Old National Bancorp and Tower Financial Corporation and certain of their directors and executive officers may be deemed to be participants in the solicitation of proxies from the shareholders of Tower Financial Corporation in connection with the proposed merger. Information about the directors and executive officers of Old National Bancorp is set


forth in the proxy statement for Old National’s 2013 annual meeting of shareholders, as filed with the SEC on a Schedule 14A on March 15, 2013. Information about the directors and executive officers of Tower Financial Corporation is set forth in the proxy statement for Tower Financial Corporation’s 2013 annual meeting of shareholders, as filed with the SEC on Schedule 14A on March 28, 2013. Additional information regarding the interests of those participants and other persons who may be deemed participants in the transaction may be obtained by reading the Proxy Statement/Prospectus regarding the proposed merger when it becomes available. Free copies of this document may be obtained as described in the preceding paragraph.

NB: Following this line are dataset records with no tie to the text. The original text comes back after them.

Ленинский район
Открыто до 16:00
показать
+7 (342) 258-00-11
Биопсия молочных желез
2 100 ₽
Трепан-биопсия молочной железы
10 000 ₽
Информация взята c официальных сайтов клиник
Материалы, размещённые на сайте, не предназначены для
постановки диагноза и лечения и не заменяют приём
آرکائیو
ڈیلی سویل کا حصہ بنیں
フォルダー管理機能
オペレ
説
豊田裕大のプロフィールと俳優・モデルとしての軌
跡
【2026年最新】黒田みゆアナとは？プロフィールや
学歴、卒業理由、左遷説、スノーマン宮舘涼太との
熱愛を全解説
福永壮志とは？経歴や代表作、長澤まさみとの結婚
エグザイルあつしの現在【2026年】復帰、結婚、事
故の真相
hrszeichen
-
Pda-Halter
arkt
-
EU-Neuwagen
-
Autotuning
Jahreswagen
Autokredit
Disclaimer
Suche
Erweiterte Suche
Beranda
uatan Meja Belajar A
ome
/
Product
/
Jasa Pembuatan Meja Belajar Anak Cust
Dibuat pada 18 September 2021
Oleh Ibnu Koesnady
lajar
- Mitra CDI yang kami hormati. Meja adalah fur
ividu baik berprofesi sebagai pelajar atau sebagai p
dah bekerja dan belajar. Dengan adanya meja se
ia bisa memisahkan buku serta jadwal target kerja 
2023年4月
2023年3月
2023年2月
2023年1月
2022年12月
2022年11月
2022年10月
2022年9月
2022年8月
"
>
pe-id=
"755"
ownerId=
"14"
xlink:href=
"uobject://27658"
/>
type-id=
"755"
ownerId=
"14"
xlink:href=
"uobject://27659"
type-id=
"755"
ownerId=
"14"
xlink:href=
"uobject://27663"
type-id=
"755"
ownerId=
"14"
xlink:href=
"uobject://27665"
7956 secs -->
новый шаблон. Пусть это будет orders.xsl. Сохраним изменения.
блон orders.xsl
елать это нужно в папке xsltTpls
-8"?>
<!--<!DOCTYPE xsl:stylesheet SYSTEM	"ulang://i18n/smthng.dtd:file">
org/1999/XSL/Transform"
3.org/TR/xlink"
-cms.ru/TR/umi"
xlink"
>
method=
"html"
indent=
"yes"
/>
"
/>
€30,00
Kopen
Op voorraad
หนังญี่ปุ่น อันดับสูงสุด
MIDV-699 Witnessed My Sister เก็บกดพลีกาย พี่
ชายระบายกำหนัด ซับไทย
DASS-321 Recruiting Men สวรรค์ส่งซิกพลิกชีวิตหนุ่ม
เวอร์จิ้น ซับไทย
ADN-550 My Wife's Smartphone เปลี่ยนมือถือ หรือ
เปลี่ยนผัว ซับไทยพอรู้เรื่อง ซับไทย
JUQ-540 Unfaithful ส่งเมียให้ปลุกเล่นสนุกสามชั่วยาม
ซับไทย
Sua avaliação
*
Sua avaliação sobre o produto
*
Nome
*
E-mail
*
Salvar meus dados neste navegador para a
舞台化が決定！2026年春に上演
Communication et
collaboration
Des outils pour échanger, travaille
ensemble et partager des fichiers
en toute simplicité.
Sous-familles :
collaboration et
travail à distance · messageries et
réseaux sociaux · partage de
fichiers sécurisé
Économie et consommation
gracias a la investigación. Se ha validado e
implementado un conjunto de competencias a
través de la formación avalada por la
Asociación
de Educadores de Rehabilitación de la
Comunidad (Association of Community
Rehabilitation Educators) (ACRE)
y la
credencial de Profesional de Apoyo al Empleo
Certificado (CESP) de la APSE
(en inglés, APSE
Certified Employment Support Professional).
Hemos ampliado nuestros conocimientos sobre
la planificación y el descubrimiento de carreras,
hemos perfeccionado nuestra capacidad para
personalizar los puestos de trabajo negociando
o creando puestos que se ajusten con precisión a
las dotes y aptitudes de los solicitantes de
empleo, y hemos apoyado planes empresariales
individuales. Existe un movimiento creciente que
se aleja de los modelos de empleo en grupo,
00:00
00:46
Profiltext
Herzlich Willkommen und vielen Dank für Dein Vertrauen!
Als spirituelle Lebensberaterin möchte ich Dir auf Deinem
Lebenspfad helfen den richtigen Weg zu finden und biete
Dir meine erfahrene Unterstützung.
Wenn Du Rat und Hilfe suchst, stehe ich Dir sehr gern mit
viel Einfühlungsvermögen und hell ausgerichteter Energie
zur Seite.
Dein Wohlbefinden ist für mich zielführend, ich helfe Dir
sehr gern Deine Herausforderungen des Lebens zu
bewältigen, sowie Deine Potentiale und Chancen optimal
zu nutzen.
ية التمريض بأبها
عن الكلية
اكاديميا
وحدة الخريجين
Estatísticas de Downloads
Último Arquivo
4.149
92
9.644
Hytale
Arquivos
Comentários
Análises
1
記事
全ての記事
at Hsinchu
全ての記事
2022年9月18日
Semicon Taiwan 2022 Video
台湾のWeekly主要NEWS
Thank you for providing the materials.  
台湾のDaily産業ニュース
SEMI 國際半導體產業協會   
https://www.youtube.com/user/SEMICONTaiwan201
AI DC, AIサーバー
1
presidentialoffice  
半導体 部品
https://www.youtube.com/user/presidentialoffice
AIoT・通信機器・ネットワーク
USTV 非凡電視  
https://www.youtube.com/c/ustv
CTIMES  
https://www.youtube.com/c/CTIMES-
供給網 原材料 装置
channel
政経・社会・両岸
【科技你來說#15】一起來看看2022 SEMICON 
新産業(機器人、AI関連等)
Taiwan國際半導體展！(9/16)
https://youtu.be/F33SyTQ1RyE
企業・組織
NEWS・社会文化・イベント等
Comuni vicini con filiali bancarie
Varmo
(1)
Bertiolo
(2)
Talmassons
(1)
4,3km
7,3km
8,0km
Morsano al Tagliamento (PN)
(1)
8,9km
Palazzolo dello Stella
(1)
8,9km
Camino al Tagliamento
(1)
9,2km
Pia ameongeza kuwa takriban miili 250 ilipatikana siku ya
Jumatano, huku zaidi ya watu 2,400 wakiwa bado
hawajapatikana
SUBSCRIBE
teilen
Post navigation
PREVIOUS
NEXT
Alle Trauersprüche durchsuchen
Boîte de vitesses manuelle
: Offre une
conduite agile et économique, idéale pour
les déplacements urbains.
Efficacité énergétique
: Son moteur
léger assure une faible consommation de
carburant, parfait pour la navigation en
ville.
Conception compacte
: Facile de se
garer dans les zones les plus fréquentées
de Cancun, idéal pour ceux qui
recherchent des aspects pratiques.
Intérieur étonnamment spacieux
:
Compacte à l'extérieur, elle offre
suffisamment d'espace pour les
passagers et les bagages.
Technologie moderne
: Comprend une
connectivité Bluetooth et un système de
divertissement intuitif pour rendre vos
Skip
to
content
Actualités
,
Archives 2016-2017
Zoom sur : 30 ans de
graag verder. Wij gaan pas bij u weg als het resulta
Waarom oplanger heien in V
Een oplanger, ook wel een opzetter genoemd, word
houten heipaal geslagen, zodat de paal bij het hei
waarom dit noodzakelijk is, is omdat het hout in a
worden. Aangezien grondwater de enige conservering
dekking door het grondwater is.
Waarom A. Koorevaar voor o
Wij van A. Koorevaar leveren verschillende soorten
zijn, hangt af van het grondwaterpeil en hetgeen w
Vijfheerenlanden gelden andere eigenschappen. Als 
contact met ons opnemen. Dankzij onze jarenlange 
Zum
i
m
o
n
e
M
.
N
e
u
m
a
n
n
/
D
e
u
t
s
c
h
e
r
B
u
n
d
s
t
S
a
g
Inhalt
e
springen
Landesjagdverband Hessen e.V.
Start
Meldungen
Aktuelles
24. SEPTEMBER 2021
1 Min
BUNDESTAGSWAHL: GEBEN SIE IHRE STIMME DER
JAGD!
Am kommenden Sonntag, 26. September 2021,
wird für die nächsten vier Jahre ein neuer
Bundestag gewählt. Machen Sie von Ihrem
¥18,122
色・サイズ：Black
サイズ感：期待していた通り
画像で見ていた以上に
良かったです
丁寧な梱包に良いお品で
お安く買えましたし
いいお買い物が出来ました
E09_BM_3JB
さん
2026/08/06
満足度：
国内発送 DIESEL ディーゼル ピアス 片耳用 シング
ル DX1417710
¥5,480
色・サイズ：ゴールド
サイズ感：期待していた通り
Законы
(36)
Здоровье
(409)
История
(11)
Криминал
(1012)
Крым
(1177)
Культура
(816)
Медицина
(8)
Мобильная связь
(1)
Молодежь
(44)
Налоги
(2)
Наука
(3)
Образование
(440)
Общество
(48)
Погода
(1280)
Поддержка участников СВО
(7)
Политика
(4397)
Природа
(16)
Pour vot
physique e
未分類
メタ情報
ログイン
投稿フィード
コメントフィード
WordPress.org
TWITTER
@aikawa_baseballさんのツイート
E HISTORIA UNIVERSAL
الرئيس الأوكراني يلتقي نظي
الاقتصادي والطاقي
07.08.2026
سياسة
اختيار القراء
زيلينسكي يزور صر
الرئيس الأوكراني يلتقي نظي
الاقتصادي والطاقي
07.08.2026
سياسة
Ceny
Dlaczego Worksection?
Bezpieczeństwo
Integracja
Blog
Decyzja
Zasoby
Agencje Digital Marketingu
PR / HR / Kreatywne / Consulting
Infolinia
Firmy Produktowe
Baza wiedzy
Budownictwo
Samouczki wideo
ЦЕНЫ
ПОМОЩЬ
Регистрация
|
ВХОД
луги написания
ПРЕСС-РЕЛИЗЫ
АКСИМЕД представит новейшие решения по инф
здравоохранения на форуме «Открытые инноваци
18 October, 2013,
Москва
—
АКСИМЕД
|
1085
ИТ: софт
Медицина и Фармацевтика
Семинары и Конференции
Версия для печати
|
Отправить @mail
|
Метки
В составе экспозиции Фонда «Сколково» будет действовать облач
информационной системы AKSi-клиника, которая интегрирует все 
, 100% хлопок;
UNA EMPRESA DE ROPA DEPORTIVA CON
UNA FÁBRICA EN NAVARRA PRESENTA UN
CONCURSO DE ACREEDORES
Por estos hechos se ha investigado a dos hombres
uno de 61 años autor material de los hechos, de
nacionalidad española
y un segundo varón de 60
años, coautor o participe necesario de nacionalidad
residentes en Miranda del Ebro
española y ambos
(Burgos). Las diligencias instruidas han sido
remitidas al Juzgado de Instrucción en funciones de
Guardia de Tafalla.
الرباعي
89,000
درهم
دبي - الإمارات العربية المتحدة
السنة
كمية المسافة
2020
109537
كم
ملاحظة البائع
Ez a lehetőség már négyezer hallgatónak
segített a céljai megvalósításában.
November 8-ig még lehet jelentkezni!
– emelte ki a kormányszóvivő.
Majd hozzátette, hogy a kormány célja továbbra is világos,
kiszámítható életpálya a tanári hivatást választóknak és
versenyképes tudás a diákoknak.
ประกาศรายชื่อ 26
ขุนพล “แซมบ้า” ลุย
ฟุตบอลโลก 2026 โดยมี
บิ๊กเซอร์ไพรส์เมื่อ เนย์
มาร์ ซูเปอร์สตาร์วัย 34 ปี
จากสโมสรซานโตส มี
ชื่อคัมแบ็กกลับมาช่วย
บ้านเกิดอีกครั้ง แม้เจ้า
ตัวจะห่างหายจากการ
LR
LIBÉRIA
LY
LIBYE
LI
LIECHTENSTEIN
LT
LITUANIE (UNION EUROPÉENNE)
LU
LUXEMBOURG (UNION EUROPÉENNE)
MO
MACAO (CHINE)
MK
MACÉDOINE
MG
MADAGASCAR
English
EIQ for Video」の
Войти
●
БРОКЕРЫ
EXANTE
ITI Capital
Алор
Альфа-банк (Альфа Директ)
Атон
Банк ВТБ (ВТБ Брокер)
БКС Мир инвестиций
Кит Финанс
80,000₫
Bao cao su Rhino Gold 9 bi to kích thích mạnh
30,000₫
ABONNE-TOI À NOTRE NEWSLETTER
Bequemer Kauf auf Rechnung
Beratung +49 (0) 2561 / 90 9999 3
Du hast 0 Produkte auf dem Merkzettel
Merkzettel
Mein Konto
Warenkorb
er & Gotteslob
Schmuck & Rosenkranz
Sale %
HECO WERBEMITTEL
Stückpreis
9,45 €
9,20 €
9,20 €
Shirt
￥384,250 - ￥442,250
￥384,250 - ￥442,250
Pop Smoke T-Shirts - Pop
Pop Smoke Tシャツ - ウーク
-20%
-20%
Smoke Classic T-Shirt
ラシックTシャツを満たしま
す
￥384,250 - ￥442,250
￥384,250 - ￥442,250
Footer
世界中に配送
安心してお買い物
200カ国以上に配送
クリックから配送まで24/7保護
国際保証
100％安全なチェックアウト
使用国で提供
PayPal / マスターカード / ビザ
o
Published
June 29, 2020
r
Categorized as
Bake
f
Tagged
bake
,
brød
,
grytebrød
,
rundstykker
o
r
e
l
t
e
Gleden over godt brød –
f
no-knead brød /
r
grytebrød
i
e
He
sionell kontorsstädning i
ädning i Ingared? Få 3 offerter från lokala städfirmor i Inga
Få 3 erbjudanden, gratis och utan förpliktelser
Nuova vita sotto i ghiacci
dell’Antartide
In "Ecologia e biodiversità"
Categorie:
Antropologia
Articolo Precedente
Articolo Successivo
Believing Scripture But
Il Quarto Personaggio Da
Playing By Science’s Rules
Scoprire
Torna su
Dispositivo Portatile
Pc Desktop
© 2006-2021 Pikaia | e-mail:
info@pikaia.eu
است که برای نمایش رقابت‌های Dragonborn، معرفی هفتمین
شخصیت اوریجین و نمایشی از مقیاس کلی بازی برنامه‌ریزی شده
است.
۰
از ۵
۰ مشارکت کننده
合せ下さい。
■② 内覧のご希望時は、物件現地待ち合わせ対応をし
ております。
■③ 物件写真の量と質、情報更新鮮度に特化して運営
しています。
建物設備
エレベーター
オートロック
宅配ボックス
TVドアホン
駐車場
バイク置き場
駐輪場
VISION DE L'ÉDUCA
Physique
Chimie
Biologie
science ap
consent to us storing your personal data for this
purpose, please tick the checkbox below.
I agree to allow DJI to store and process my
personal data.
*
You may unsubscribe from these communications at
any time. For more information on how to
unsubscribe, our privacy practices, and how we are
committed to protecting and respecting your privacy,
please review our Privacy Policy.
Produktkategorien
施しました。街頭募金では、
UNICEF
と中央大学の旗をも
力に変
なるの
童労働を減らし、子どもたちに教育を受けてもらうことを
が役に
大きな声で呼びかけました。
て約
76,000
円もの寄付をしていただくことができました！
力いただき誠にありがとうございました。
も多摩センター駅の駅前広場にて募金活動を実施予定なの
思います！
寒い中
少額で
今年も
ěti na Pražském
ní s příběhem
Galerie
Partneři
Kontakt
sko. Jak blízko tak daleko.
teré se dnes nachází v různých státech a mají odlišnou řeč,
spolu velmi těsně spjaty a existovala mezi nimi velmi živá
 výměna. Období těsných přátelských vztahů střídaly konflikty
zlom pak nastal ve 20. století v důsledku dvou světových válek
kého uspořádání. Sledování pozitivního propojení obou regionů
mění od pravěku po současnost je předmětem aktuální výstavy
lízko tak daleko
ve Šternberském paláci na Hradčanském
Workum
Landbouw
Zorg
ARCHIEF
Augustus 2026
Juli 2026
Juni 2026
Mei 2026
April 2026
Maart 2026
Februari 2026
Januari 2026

Forward-Looking Statements

This transcript contains certain forward-looking statements within the meaning of the Private Securities Litigation Reform Act of 1995. These statements include, but are not limited to, descriptions of Old National’s financial condition, results of operations, asset and credit quality trends and profitability and statements about the expected timing, completion, financial benefits and other effects of the proposed merger. Forward-looking statements can be identified by the use of the words “anticipate,” “believe,” “expect,” “intend,” “could” and “should,” and other words of similar meaning. These forward-looking statements express management’s current expectations or forecasts of future events and, by their nature, are subject to risks and uncertainties and there are a number of factors that could cause actual results to differ materially from those in such statements. Factors that might cause such a difference include, but are not limited to: market, economic, operational, liquidity, credit and interest rate risks associated with Old National’s business; competition; government legislation and policies (including the impact of the Dodd-Frank Wall Street Reform and Consumer Protection Act and its related regulations); ability of Old National to execute its business plan, including the proposed acquisition of Tower Financial Corporation, and satisfy the items addressed in Old National’s Consent Order with the Office of the Comptroller of the Currency; changes in the economy which could materially impact credit quality trends and the ability to generate loans and gather deposits; failure or circumvention of Old National’s internal controls; failure or disruption of our information systems; failure to adhere to or significant changes in accounting, tax or regulatory practices or requirements; new legal obligations or liabilities or unfavorable resolutions of litigations; other matters discussed in this transcript and other factors identified in the Company’s Annual Report on Form 10-K and other periodic filings with the Securities and Exchange Commission. These forward-looking statements are made only as of the date of this transcript, and Old National undertakes no obligation to release revisions to these forward-looking statements to reflect events or conditions after the date of this transcript.